Seeding, growing and harvesting healthy food did not stop at our school garden. Last spring, we were presented with an opportunity to attend a Growing Microgreens Workshop in Richmond hosted by Chris Thoreau. This workshop was extremely helpful and motivated us to begin growing microgreens in our foods classroom. Growing microgreens at our school has been a major success. We used the microgreens in our healthy lunch program and we juice the wheatgrass every week to put into smoothies for our healthy breakfast program. The grade 5-7 students have learned how to seed and harvest the microgreens and have become pretty self sufficient with the process. It is very rewarding to see how proud the students are of their microgreens and how much they enjoy eating their freshly harvested, nutritious greens.
Developing a school garden and growing microgreens opened another healthy living door at our school, the creation of a healthy lunch program. Our senior and junior foods and nutrition classes, as well as helpers from the grades 5-7 classes became the chefs of our lunch program. Twice a week, our chefs made new, healthy meals to be served to the participants of the healthy lunch program. We incorporated fresh and local foods, as well as our own produce from the school garden into the lunches. We are really proud that approximately 40-50 people each week signed up for our lunch program, which accounts for almost half of our school population.
Since the lunch program became such a success and seeing that many of our students were beginning to make healthier food choices, we decided to start a healthy breakfast program in second semester. The healthy breakfast program includes a nutritious homemade muffin and fresh smoothie made and served by student volunteers. Teachers have definitely noticed the impact that having a healthy breakfast has on student learning.
In addition, we started a composting program at our school. Student volunteers helped start and run the program, which has been a success. We were able to use our compost from last year to add to our school garden this year. It is great to see how invested the students are at composting their food and encouraging others to compost their food waste as well.
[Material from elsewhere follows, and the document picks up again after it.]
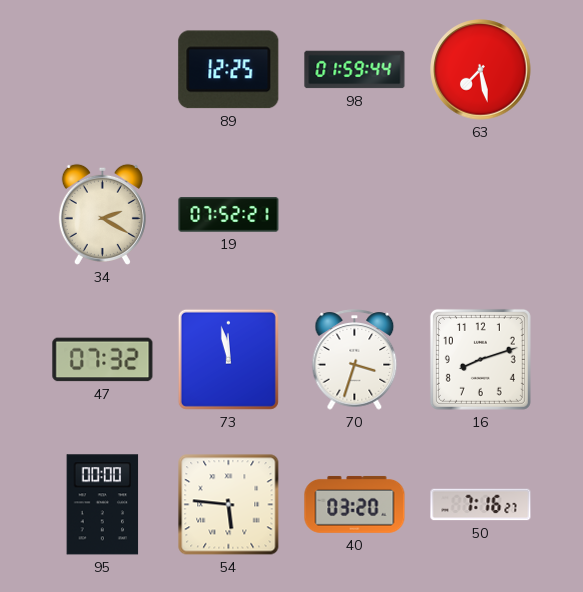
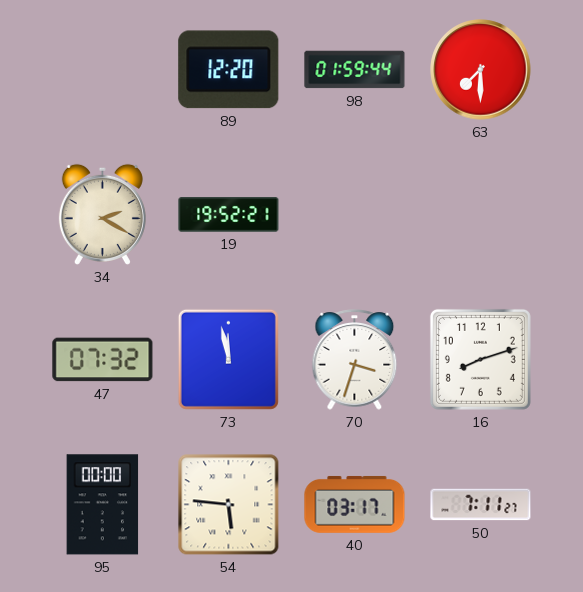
89: 12:25 -> 12:20
63: 7:28 -> 7:30
19: 07:52 -> 19:52
40: 03:20 -> 03:17
50: 7:16 -> 7:11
With all of our successful endeavors, we still stumble upon challenges. Although we have seen some of our students make healthier food choices throughout the year, there are still a number of students who make poor food choices. It is difficult to see students eat high sugar and high fat food on a daily basis, but I do believe that with continued investment into incorporating healthy eating initiatives into our school, that we can work to change these negative choices into positive ones.
It has been a tremendous reward to have the support of our Farm to School Grant to turn our ideas and dreams into accomplishments and successes. The Farm to School Grant has given us the opportunity to build and create many positive connections throughout our school and community. Several students have grown in their leadership abilities and healthier life choices are being made by students and staff. Without the Farm to School Grant, all of these healthy eating and living accomplishments at Logan Lake Secondary would not be successful.